Unnamed: 0,ORIGIN_AIRPORT_ID,NAME
0,10001,"Afognak Lake, AK: Afognak Lake Airport"
1,10003,"Granite Mountain, AK: Bear Creek Mining Strip"
2,10004,"Lik, AK: Lik Mining Camp"
3,10005,"Little Squaw, AK: Little Squaw Airport"
4,10006,"Kizhuyak, AK: Kizhuyak Bay"


In [3]:

def process_files(path, df, year):
    files = os.listdir(path)
    csv_files = [f for f in files if f.endswith('.csv')]

    directory_name = f'{year}/destinations{year}'
    if not os.path.exists(directory_name):
        os.makedirs(directory_name)

    for file in csv_files:
        df_file = pd.read_csv(os.path.join(path, file))
        
        # Filter rows
        df_file = df_file[df_file['CLASS'] == 'F']

        # Merge dataframes
        merged_df = pd.merge(df_file, df, on='ORIGIN_AIRPORT_ID', how='right')

        # Groupby and sum
        grouped = merged_df.groupby(['ORIGIN_AIRPORT_ID', 'DEST_AIRPORT_ID', 'DEST', 'DEST_CITY_NAME', 'DEST_STATE_ABR']).agg({
            'NAME': 'first',
            'DEPARTURES_PERFORMED': np.sum,
            'PASSENGERS': np.sum,
            'ORIGIN_STATE_ABR': 'first'
        }).reset_index()

        # Replace NaN with 0 for 'DEPARTURES_PERFORMED' and 'PASSENGERS'
        grouped[['DEPARTURES_PERFORMED', 'PASSENGERS']] = grouped[['DEPARTURES_PERFORMED', 'PASSENGERS']].fillna(0)

        # Save to csv
        grouped.to_csv(f'{directory_name}/destinations_{file}', index=False)
    
    print(f"All files for year {year} processed successfully!")

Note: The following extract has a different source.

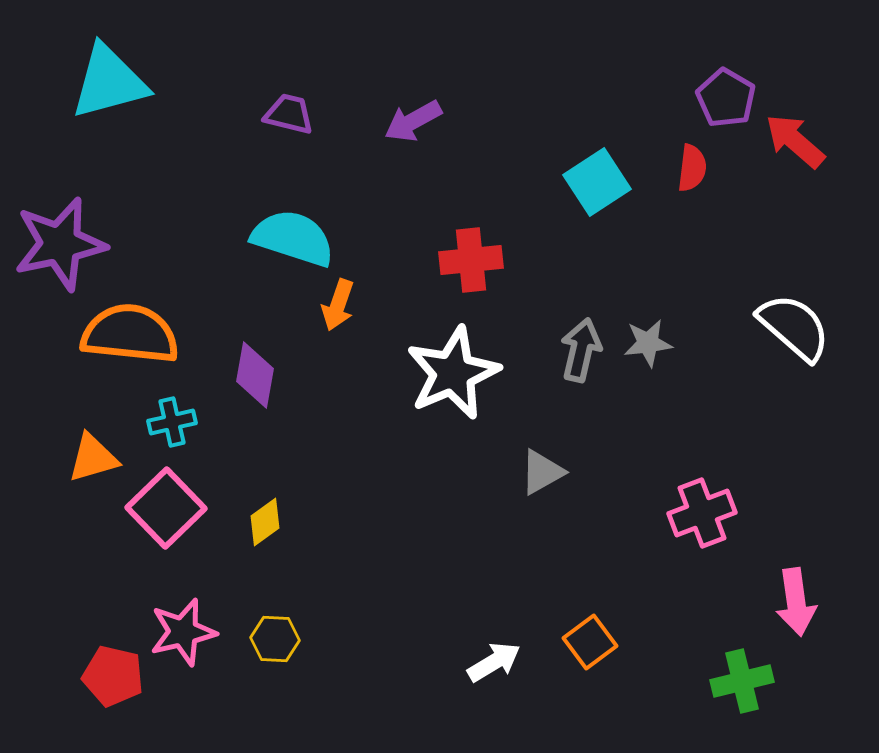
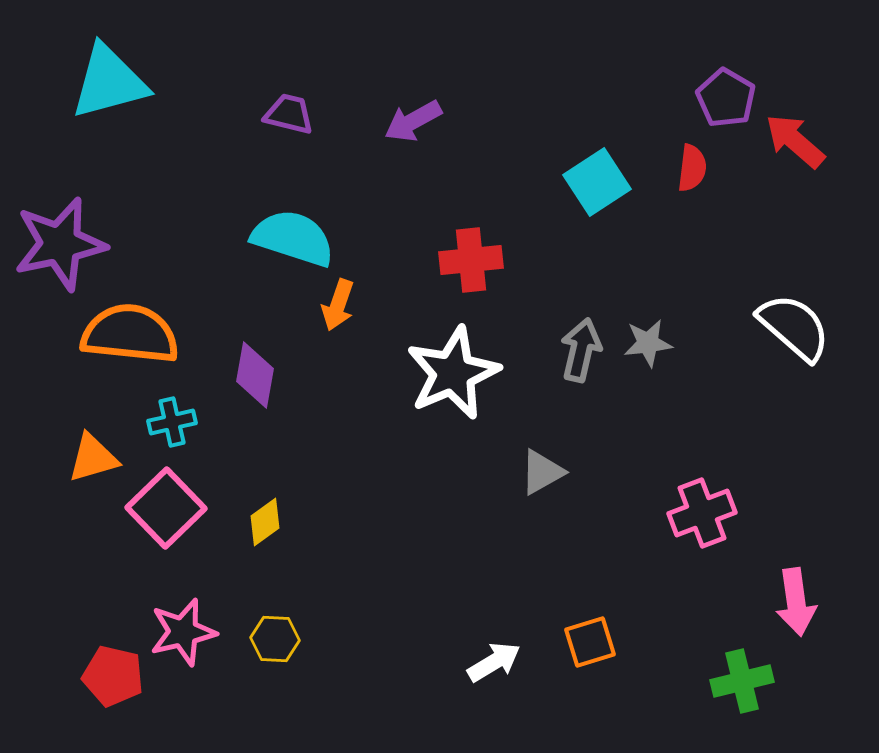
orange square: rotated 20 degrees clockwise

# Assume df is your existing dataframe
# Call the function for each year starting from 2019
for year in range(2019, 2023):  # Adjust the range as per your requirement
    process_files(f'{year}/raw{year}', df, year)




All files for year 2019 processed successfully!
All files for year 2020 processed successfully!
All files for year 2021 processed successfully!
All files for year 2022 processed successfully!